Gromer, selbst ausgebildeter Leitender Notarzt, nennt als Beispiel Herzkammerflimmern, bei dem die Überlebenswahrscheinlichkeit nachgewiesenermaßen pro verstreichender Minute um zehn Prozent sinkt.

Viele Freiberufler

Das Deutsche Institut für Katastrophenmedizin in Tübingen unterstützt mit seinen Notärzten – davon 20 fest angestellt, und rund 250 Freiberufler, die meist auch noch in einer Klinik tätig sind – rund 50 Rettungswachen in Baden-Württemberg. Im Kreis Rottweil sind es die Wachen in Schramberg und Oberndorf. Und seine Notärzte, betont Gromer, würden ihren Dienst selbstverständlich auf der jeweiligen Wache ableisten.

Fünf Prozent der Fälle sind egal?

Dass sich die Aufsichtsgremien auf den guten Hilfsfristen im Landkreis Rottweil ausruhen, müsse laut Gromer kritisch gesehen werden.

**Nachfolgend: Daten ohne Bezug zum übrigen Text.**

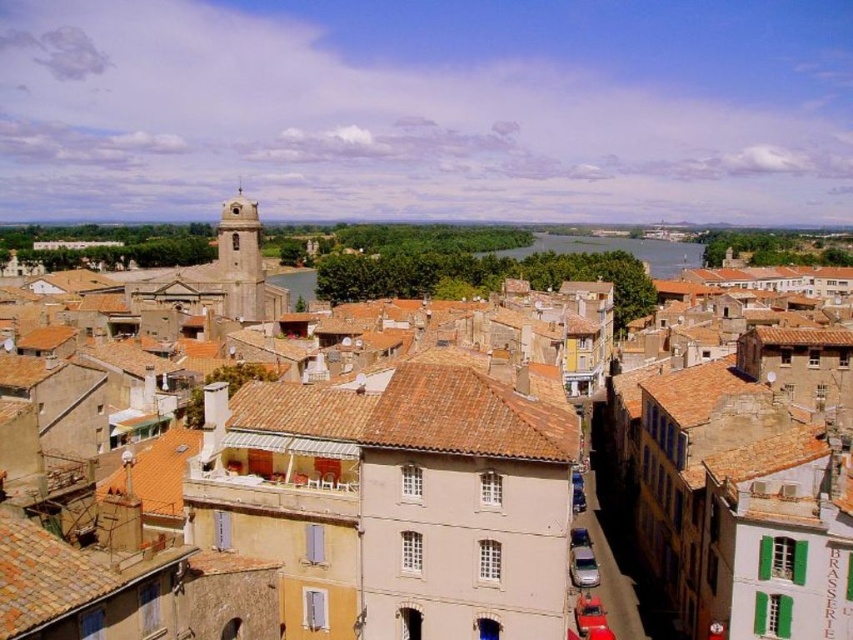 Question: Observing the image, what is the correct spatial positioning of brown clay roof tiles at center in reference to brown tile roof at center?

Choices:
 (A) left
 (B) right

Answer: (B)

Question: Among these objects, which one is farthest from the camera?

Choices:
 (A) brown clay roof tiles at center
 (B) brown tile roof at center
 (C) satin silver car at lower center
 (D) smooth stone tower at upper left

Answer: (D)

Question: In this image, where is brown tile roof at center located relative to metallic silver car at center?

Choices:
 (A) left
 (B) right

Answer: (A)

Question: Which of the following is the closest to the observer?

Choices:
 (A) metallic silver car at center
 (B) brown tile roof at center
 (C) smooth stone tower at upper left

Answer: (B)

Question: Considering the real-world distances, which object is farthest from the smooth stone tower at upper left?

Choices:
 (A) satin silver car at lower center
 (B) brown tile roof at center

Answer: (A)

Question: Does brown tile roof at center have a greater width compared to metallic silver car at center?

Choices:
 (A) yes
 (B) no

Answer: (A) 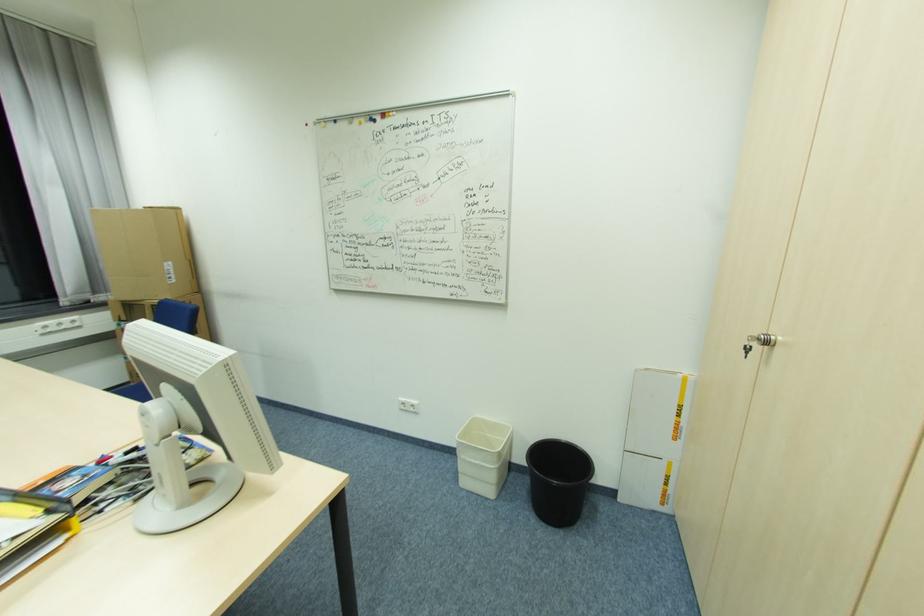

Die 15 Minuten, die zur Berechnung herangezogen werden, seien per Gesetz schon die Ausnahme im Einzelfall. Eigentlich seien zehn Minuten für den Rettungsdienst und Notarzt zugrunde gelegt. Man rechne also von vorneherein schon mit fünf Minuten mehr – der Weg vom Fahrzeug zum Patient sei da noch gar nicht eingerechnet. Gromer: „Dass man mit einer 95-prozentigen Hilfsfrist im Kreis Rottweil zufrieden ist, bedeutet also: Fünf Prozent der Menschen sind uns egal?“

Es ist wie so oft eine Geldfrage

Gromer nennt als Beispiel die Rettungsdienst-Bereiche Saulgau und Pfullendorf, in denen jetzt umgestellt wurde: Die Abholung zu Hause entfällt, die Notärzte leisten ihren Dienst nun auch auf der Wache, die Hilfsfrist habe sich sprunghaft verbessert.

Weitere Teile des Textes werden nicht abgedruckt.